Turbulent fluid flow is deterministic chaos: governed by the Navier-Stokes equations, sensitive to initial conditions, and apparently random despite being fully determined by its starting state. The dynamical systems approach to turbulence proposes that behind the apparent randomness lies a skeleton of exact solutions — unstable periodic orbits, traveling waves, equilibria — that the turbulent trajectory visits transiently as it wanders through phase space. Find enough of these exact solutions and you can describe turbulence as a choreography of near-misses with unstable coherent structures. The problem is finding them. Periodic orbits in the Navier-Stokes equations are unstable, isolated, and embedded in a phase space of extremely high dimension. Standard numerical methods require good initial guesses, and good guesses require already knowing roughly where the solution is.
Parker and Schneider (arXiv 2602.23181, February 2026) use a generative diffusion model to produce the guesses.

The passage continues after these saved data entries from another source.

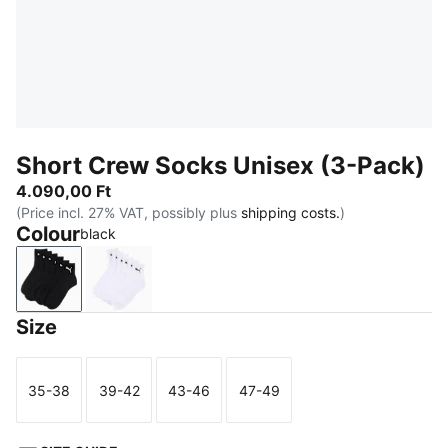
Short Crew Socks Unisex (3-Pack)
4.090,00 Ft
(Price incl. 27% VAT, possibly plus
shipping costs.
)
Colour
black
black
white
Size
35-38
39-42
43-46
47-49
Size
Size
Size
Size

The approach trains a diffusion model on time series data from a direct numerical simulation of two-dimensional turbulence. The model learns the statistical structure of turbulent trajectories — not the equations, not the physics, but the distribution of flow fields that turbulence visits. Once trained, the model generates synthetic trajectories that resemble plausible turbulent evolution. These synthetic trajectories are not periodic — the training data contains no periodic orbits, since turbulent flow never exactly repeats.
The key modification: the temporal structure of the generative model is altered to enforce time-periodicity, and the spatial symmetries of the Navier-Stokes equations are imposed as hard constraints. The model, which learned what turbulence looks like, is asked to generate trajectories that look like turbulence but also repeat exactly in time and respect the symmetries. These synthetic periodic trajectories are not solutions — they are physically plausible guesses that satisfy the periodicity and symmetry constraints approximately.
The guesses are then refined into true solutions using a Newton-type iterative solver. The refinement converges because the guesses are close enough to actual periodic orbits that the solver's basin of attraction captures them. Out of the synthetic trajectories produced by the modified diffusion model, 111 converge to genuine periodic orbits of the Navier-Stokes equations — mathematically exact solutions, verified to numerical precision.
These 111 orbits have very short periods and were previously unknown. Their discovery reveals structure in the periodic orbit skeleton of two-dimensional turbulence that existing methods had missed, not because the methods were wrong but because they lacked initial guesses in the right regions of phase space. The diffusion model accesses these regions because it has learned the global distribution of turbulent states, not just the local neighborhoods of known solutions.
The division of labor is precise. The generative model produces candidates. The physics-based solver verifies them. The AI contributes intuition — pattern recognition across the full distribution of turbulent states — while the mathematics contributes certainty. The result is not an approximation or a statistical prediction but 111 exact solutions of a nonlinear partial differential equation, each verifiable independently of the method used to find it. The guess was artificial. The solution is not.